======
Logger
======

``#include "Logger/Logger.h"``

The OmniSci Logger is based on `Boost.Log`_ with a design goal of being largely, though not completely, backward
compatible with `glog`_ in usage, but with additional control over the logging format and other features.

.. _Boost.Log: https://www.boost.org/libs/log/doc/html/index.html
.. _glog: https://github.com/google/glog

For the database user, log settings are set in the same manner as other program options,
which can be specified via the command line or config file. These include settings such as the directory
where log files are written to, log file naming format, log severity level, etc. See `Program Options`_.

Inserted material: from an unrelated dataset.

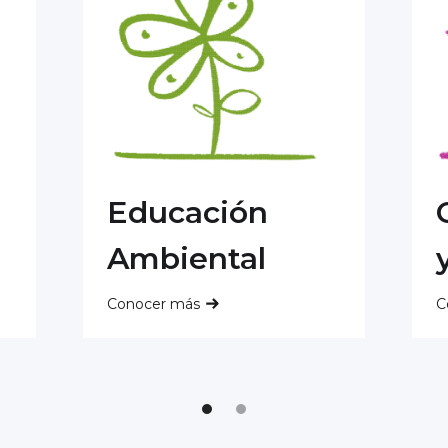
Educación
Ambiental
Conocer más
C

For the developer, log entries are made in a syntax that is similar to ``std::ostream``. Example::

    LOG(INFO) << "x = " << x;

where ``INFO`` is one common example of the log "severity" level. Other severities are ``WARNING``, ``FATAL``,
``DEBUG1``, etc. See `Severity`_.

In addition, there are a number of ``CHECK`` macros which act like ``assert()`` but will report via the
logging system upon failure, with an optional message, and subsequently call ``abort()``. Examples::

    CHECK(ptr);
    CHECK_LT(1u, list.size()) << "list must contain more than 1 element.";

If ``ptr==nullptr`` or ``1u >= list.size()`` then the program will abort, and log a corresponding ``FATAL`` message.
See `CHECK`_.

Program Options
---------------

``omnisci_server --help`` includes the logging options::

    Logging:
    --log-directory arg (="mapd_log")     Logging directory. May be relative to
                                          data directory, or absolute.
    --log-file-name arg (=omnisci_server.{SEVERITY}.%Y%m%d-%H%M%S.log)
                                          Log file name relative to
                                          log-directory.
    --log-symlink arg (=omnisci_server.{SEVERITY})
                                          Symlink to active log.
    --log-severity arg (=INFO)            Log to file severity level: INFO
                                          WARNING ERROR FATAL
    --log-severity-clog arg (=ERROR)      Log to console severity level: INFO
                                          WARNING ERROR FATAL
    --log-channels arg                    Log channel debug info: IR PTX ASM
    --log-auto-flush arg (=1)              Flush logging buffer to file after each
                                          message.
    --log-max-files arg (=100)             Maximum number of log files to keep.
    --log-min-free-space arg (=20971520)  Minimum number of bytes left on device
                                          before oldest log files are deleted.
    --log-rotate-daily arg (=1)           Start new log files at midnight.
    --log-rotation-size arg (=10485760)   Maximum file size in bytes before new
                                          log files are started.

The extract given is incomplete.